Chemical Kinetics

Rate law expresses reaction rate in terms of concentrations:

Rate = k · [A]^m · [B]^n

Order of reaction = m + n. Determined experimentally — has nothing to do with stoichiometry.

Molecularity = number of molecules colliding in the rate-determining elementary step. Always a small integer (1, 2, rarely 3). Has to do with mechanism.

They differ for multi-step reactions. Example: 2N₂O₅ → 4NO₂ + O₂ is overall first order (rate = k[N₂O₅]) even though stoichiometry suggests bimolecular.

Integrated rate equations:

Zero order: [A] = [A]₀ − kt. Half-life: t₁/₂ = [A]₀ / (2k).

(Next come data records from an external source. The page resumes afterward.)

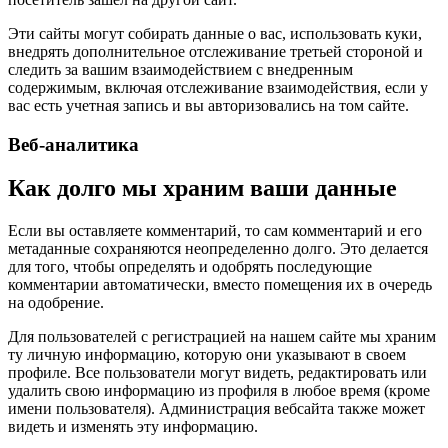
Эти сайты могут собирать данные о вас, использовать куки,
внедрять дополнительное отслеживание третьей стороной и
следить за вашим взаимодействием с внедренным
содержимым, включая отслеживание взаимодействия, если у
вас есть учетная запись и вы авторизовались на том сайте.
Веб-аналитика
Как долго мы храним ваши данные
Если вы оставляете комментарий, то сам комментарий и его
метаданные сохраняются неопределенно долго. Это делается
для того, чтобы определять и одобрять последующие
комментарии автоматически, вместо помещения их в очередь
на одобрение.
Для пользователей с регистрацией на нашем сайте мы храним
ту личную информацию, которую они указывают в своем
профиле. Все пользователи могут видеть, редактировать или
удалить свою информацию из профиля в любое время (кроме
имени пользователя). Администрация вебсайта также может
видеть и изменять эту информацию.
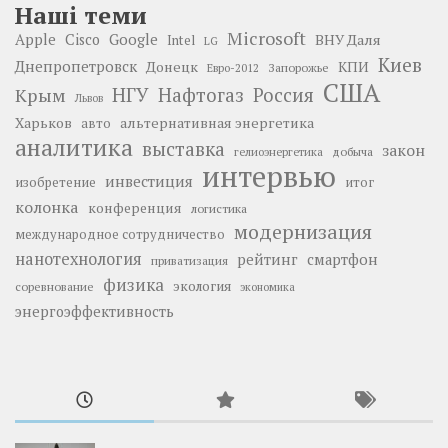
Наші теми
Microsoft
Google
Apple
Cisco
ВНУ Даля
Intel
LG
Киев
Днепропетровск
Донецк
КПИ
Запорожье
Евро-2012
США
НГУ
Нафтогаз
Крым
Россия
Львов
Харьков
альтернативная энергетика
авто
аналитика
выставка
закон
добыча
гелиоэнергетика
интервью
инвестиция
изобретение
итог
колонка
конференция
логистика
модернизация
международное сотрудничество
нанотехнология
рейтинг
смартфон
приватизация
физика
экология
соревнование
экономика
энергоэффективность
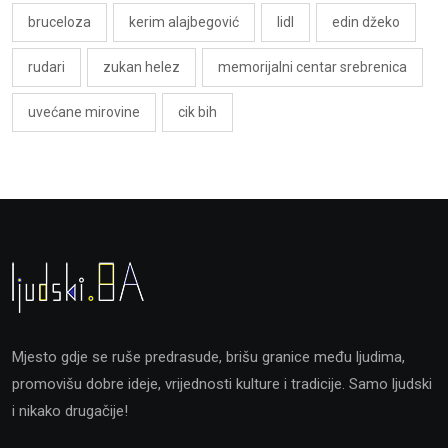
bruceloza
kerim alajbegović
lidl
edin džeko
rudari
zukan helez
memorijalni centar srebrenica
uvećane mirovine
cik bih
Mjesto gdje se ruše predrasude, brišu granice među ljudima,
promovišu dobre ideje, vrijednosti kulture i tradicije. Samo ljudski
i nikako drugačije!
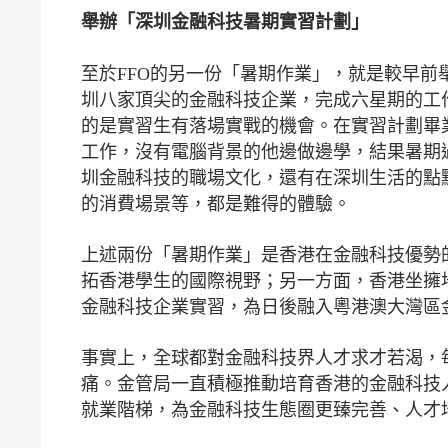
舉辦「深圳金融科技暑期實習計劃」
至於FFO的另一份「暑期作業」，就是較早前
圳八家頂尖的金融科技企業，完成六星期的工
的是實習生有落場實戰的機會。在實習計劃畢
工作，沒有電腦背景的他邊做邊學，結果暑期
圳金融科技的職場文化，還有在深圳生活的點
的消費場景等，都是難得的體驗。
上述兩份「暑期作業」是香港在金融科技優勢
拓香港學生的國際視野；另一方面，香港坐擁
金融科技企業實習，為日後融入粵港澳大灣區
事實上，全球都對金融科技界人才求才若渴，
痛。金管局一直積極推動培育香港的金融科技
就業階梯，為金融科技生態圈更臻完善、人才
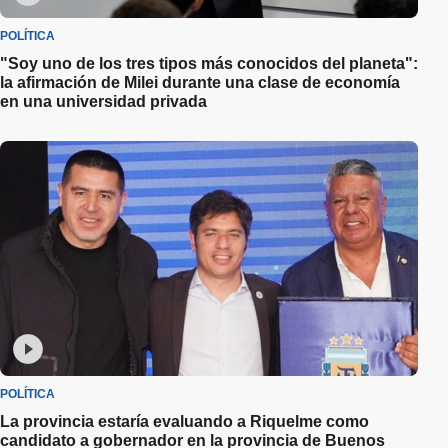
POLÍTICA
"Soy uno de los tres tipos más conocidos del planeta":
la afirmación de Milei durante una clase de economía
en una universidad privada
POLÍTICA
La provincia estaría evaluando a Riquelme como
candidato a gobernador en la provincia de Buenos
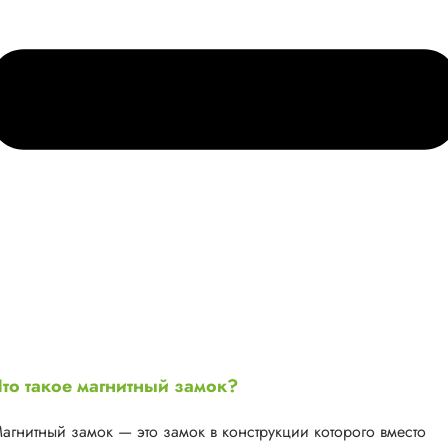
то такое магнитный замок?
агнитный замок — это замок в конструкции которого вместо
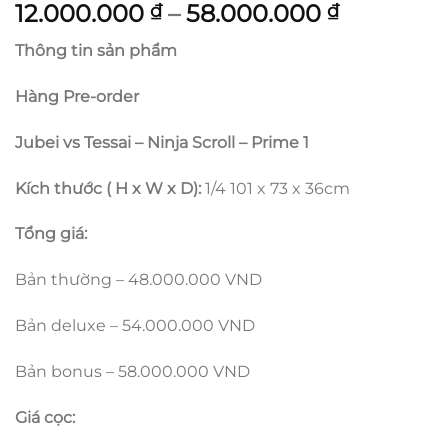
Khoảng
12.000.000
–
58.000.000
₫
₫
giá:
Thông tin sản phẩm
từ
12.000.0
Hàng Pre-order
đến
58.000.0
Jubei vs Tessai – Ninja Scroll – Prime 1
Kích thước ( H x W x D):
1/4 101 x 73 x 36cm
Tổng giá:
Bản thường – 48.000.000 VND
Bản deluxe – 54.000.000 VND
Bản bonus – 58.000.000 VND
Giá cọc:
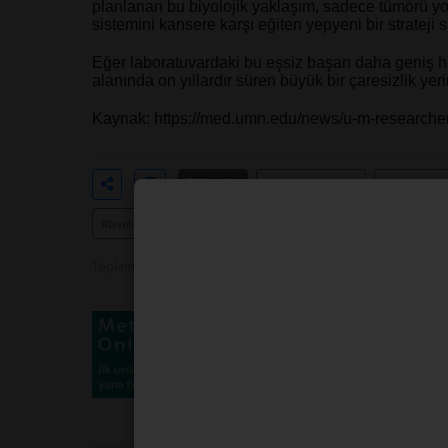
planlanan bu biyolojik yaklaşım, sadece tümörü y
sistemini kansere karşı eğiten yepyeni bir strateji 
Eğer laboratuvardaki bu eşsiz başarı daha geniş ha
alanında on yıllardır süren büyük bir çaresizlik yeri
Kaynak:
https://med.umn.edu/news/u-m-researchers
Etiketler
#pankreaskanseri
#onkolitikvir
#biyoteknoloji
Toplam Görüntülenme 546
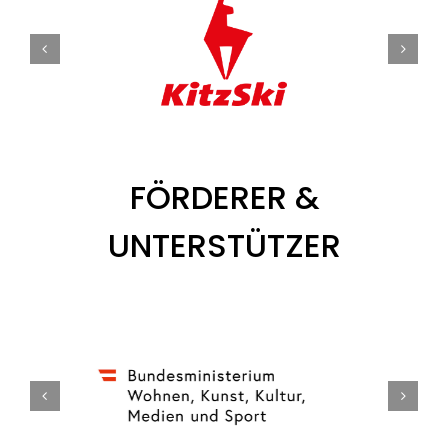
FÖRDERER &
UNTERSTÜTZER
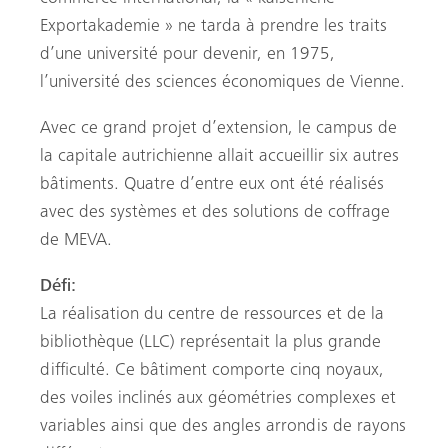
Exportakademie » ne tarda à prendre les traits
d’une université pour devenir, en 1975,
l’université des sciences économiques de Vienne.
Avec ce grand projet d’extension, le campus de
la capitale autrichienne allait accueillir six autres
bâtiments. Quatre d’entre eux ont été réalisés
avec des systèmes et des solutions de coffrage
de MEVA.
Défi
:
La réalisation du centre de ressources et de la
bibliothèque (LLC) représentait la plus grande
difficulté. Ce bâtiment comporte cinq noyaux,
des voiles inclinés aux géométries complexes et
variables ainsi que des angles arrondis de rayons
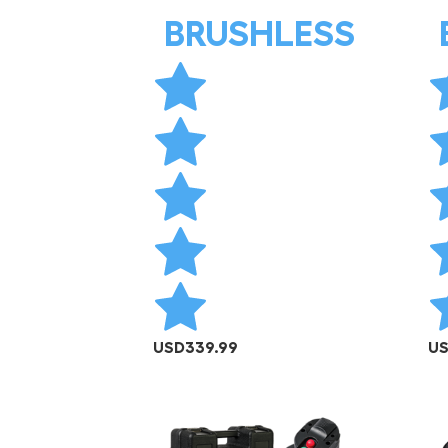
BRUSHLESS
USD
339.99
U
AÑADIR AL CARRITO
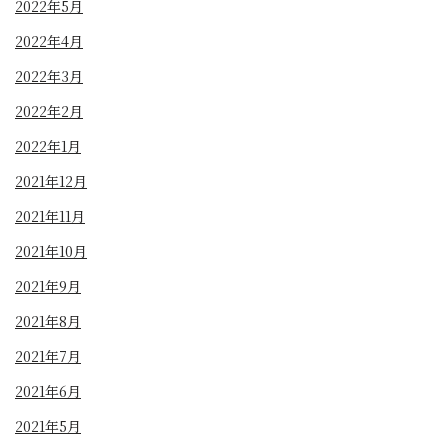
2022年5月
2022年4月
2022年3月
2022年2月
2022年1月
2021年12月
2021年11月
2021年10月
2021年9月
2021年8月
2021年7月
2021年6月
2021年5月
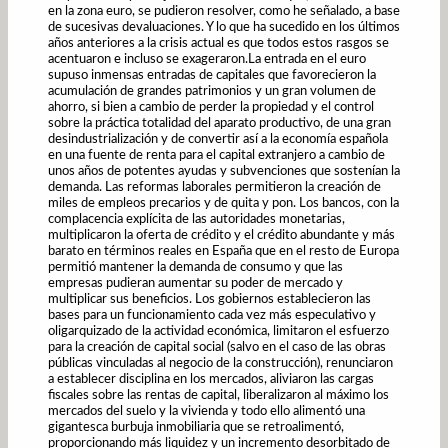
en la zona euro, se pudieron resolver, como he señalado, a base
de sucesivas devaluaciones. Y lo que ha sucedido en los últimos
años anteriores a la crisis actual es que todos estos rasgos se
acentuaron e incluso se exageraron.La entrada en el euro
supuso inmensas entradas de capitales que favorecieron la
acumulación de grandes patrimonios y un gran volumen de
ahorro, si bien a cambio de perder la propiedad y el control
sobre la práctica totalidad del aparato productivo, de una gran
desindustrialización y de convertir así a la economía española
en una fuente de renta para el capital extranjero a cambio de
unos años de potentes ayudas y subvenciones que sostenían la
demanda. Las reformas laborales permitieron la creación de
miles de empleos precarios y de quita y pon. Los bancos, con la
complacencia explícita de las autoridades monetarias,
multiplicaron la oferta de crédito y el crédito abundante y más
barato en términos reales en España que en el resto de Europa
permitió mantener la demanda de consumo y que las
empresas pudieran aumentar su poder de mercado y
multiplicar sus beneficios. Los gobiernos establecieron las
bases para un funcionamiento cada vez más especulativo y
oligarquizado de la actividad económica, limitaron el esfuerzo
para la creación de capital social (salvo en el caso de las obras
públicas vinculadas al negocio de la construcción), renunciaron
a establecer disciplina en los mercados, aliviaron las cargas
fiscales sobre las rentas de capital, liberalizaron al máximo los
mercados del suelo y la vivienda y todo ello alimentó una
gigantesca burbuja inmobiliaria que se retroalimentó,
proporcionando más liquidez y un incremento desorbitado de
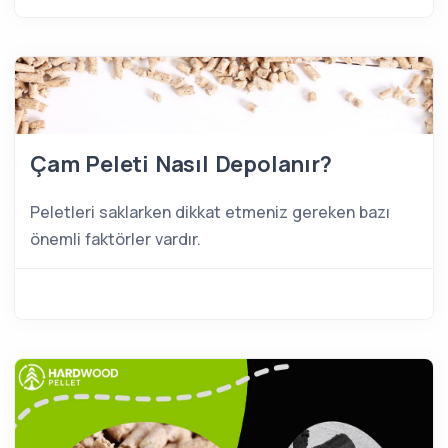
Çam Peleti Nasıl Depolanır?
Peletleri saklarken dikkat etmeniz gereken bazı
önemli faktörler vardır.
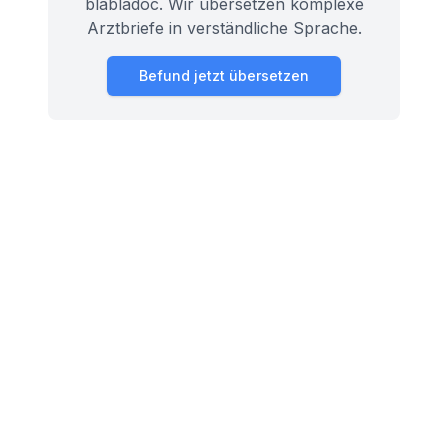
blabladoc. Wir übersetzen komplexe
Arztbriefe in verständliche Sprache.
Befund jetzt übersetzen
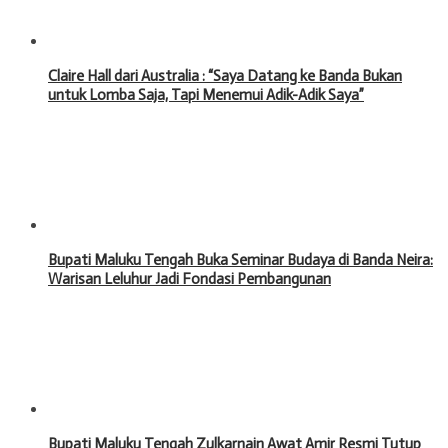
Claire Hall dari Australia : “Saya Datang ke Banda Bukan
untuk Lomba Saja, Tapi Menemui Adik-Adik Saya”
Bupati Maluku Tengah Buka Seminar Budaya di Banda Neira:
Warisan Leluhur Jadi Fondasi Pembangunan
Bupati Maluku Tengah Zulkarnain Awat Amir Resmi Tutup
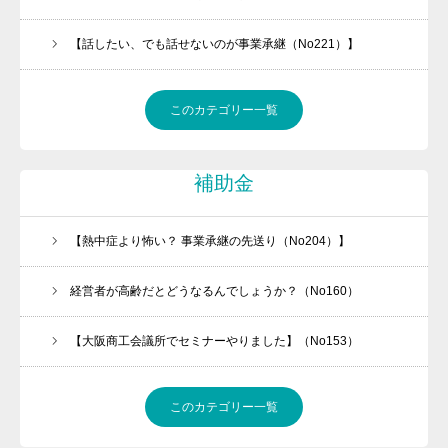
金融機関ときちんと話が出来ていますか
【話したい、でも話せないのが事業承継（No221）】
問活®（トイカツ）は魔法の杖です
ご提供できるサービス
このカテゴリー一覧
BLOG
お客様の声
補助金
流れ紹介
個別相談のお申込
【熱中症より怖い？ 事業承継の先送り（No204）】
プライバシーポリシー・免責事項
経営者が高齢だとどうなるんでしょうか？（No160）
セミナー・講座申込規約
【大阪商工会議所でセミナーやりました】（No153）
このカテゴリー一覧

First order: ln[A] = ln[A]₀ − kt, or [A] = [A]₀ · e^(−kt). Half-life: t₁/₂ = 0.693 / k. Independent of [A]₀ — this is the hallmark of first-order.

Second order (rate = k[A]²): 1/[A] − 1/[A]₀ = kt. Half-life: t₁/₂ = 1 / (k[A]₀).

Identifying order from half-life data:

• t₁/₂ constant as concentration drops → first order
• t₁/₂ doubles as concentration halves → second order
• t₁/₂ halves as concentration halves → zero order

Arrhenius equation: k = A · e^(−Ea/RT). Taking log: ln k = ln A − Ea/(RT). A plot of ln k vs 1/T is a straight line with slope −Ea/R.

Worked example. A first-order reaction has k = 0.1 min⁻¹. How long for 75% to react?

[A]/[A]₀ = 0.25. Using ln(0.25) = −kt: −1.386 = −0.1 · t → t = 13.86 min.